RDC : des routes construites grâce aux impôts des Ougandais
11 septembre 2023Fin novembre 2021, des ouvriers ougandais, protégés par leur armée nationale, bitumaient les routes et colmataient les nids de poule dans le nord-est congolais. Un atout sécuritaire pour la RDC, nous explique le politologue Kristof Titeca pour lui "il y a toujours eu beaucoup de groupes armés dans l’est de la République démocratique du Congo. Beaucoup considèrent la région comme un refuge parce que l'Etat y est peu présent et les infrastructures y sont très mauvaises. Il est donc très difficile pour l'Etat d’intervenir. La construction de routes faciliterait la prise de mesures par les autorités".
En 2020, la société minière d’Etat congolaise, Sakima, et le constructeur ougandais Dott Services, ont fondé une coentreprise, la société Punia Kasese Mining. Dott Services en détient 70%. La société a aussi accès à des concessions en Ituri, une province de l’Est riche en étain et en tantale. Une grande partie du projet est financée par les impôts de la population ougandaise.
Susan Kataike, porte-parole du ministère ougandais des Transports, assure que l’amélioration des infrastructures renforce les échanges commerciaux entre les deux pays, mais aussi la sécurité qui demeure un enjeu prioritaire.

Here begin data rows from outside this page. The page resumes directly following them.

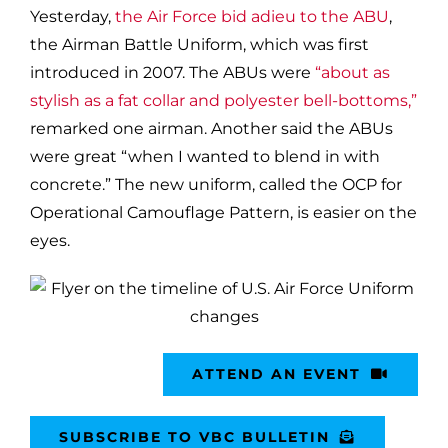
Yesterday,
the Air Force bid adieu to the ABU
,
the Airman Battle Uniform, which was first
introduced in 2007. The ABUs were
“about as
stylish as a fat collar and polyester bell-bottoms,”
remarked one airman. Another said the ABUs
were great “when I wanted to blend in with
concrete.” The new uniform, called the OCP for
Operational Camouflage Pattern, is easier on the
eyes.
ATTEND AN EVENT
SUBSCRIBE TO VBC BULLETIN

"La route entre Kasindi et Beni a grandement été améliorée. Un voyage qui prenait trois heures, prend maintenant moins de 40 minutes. C’est toute la beauté de ce projet. Si construire des routes en République démocratique du Congo contribue à éliminer la menace, cela devient une priorité. Nous ne pouvons pas faire d'affaires si nous ne sommes pas en sécurité", dit Mme Kataka.
De nombreuses interrogations
Mais pourquoi l’Ouganda investit-il l’argent de ses contribuables sur les routes de la RDC et non sur les siennes ?
En fait, l’Ouganda doit de l’argent à la République démocratique du Congo – beaucoup d’argent. Exactement 325 millions de dollars. Une somme décidée à la suite du jugement rendu en février 2022 par la Cour internationale de justice.
Une indemnisation pour les pillages perpétrés sous l’occupation de la région frontalière lors de la Seconde guerre du Congo, de 1998 à 2003. Il y a un an, l’Ouganda a payé 65 millions de dollars, et cette échéance sera reconduit annuellement sur cinq ans.
Or, le montant des indemnisations équivaut quasiment au coût total de construction des routes du Congo. La presse ougandaise s’est fait l’écho de cette coïncidence des sommes et a soulevé des soupçons de corruption qui entourent la signature de ce contrat de 335 million de dollars, versés par l’Etat ougandais à Punia Kasese Mining, et qui impliquent le propre frère du président Yoweri Museveni.
Une affaire de justice
En ce mois de septembre, la deuxième tranche de la somme fixée par la Cour Internationale de Justice est due. Jim Mugunga, porte-parole du Trésor ougandais, a confirmé à la DW que le gouvernement entendait honorer ses engagements envers le Congo.
Il espère aussi que les "nouvelles bonnes relations" entre les deux pays disposeront les Congolais à négocier le "mode de paiement". En d’autres termes : l’Ouganda espère que les infrastructures réparées seront considérées comme faisant partie de la compensation.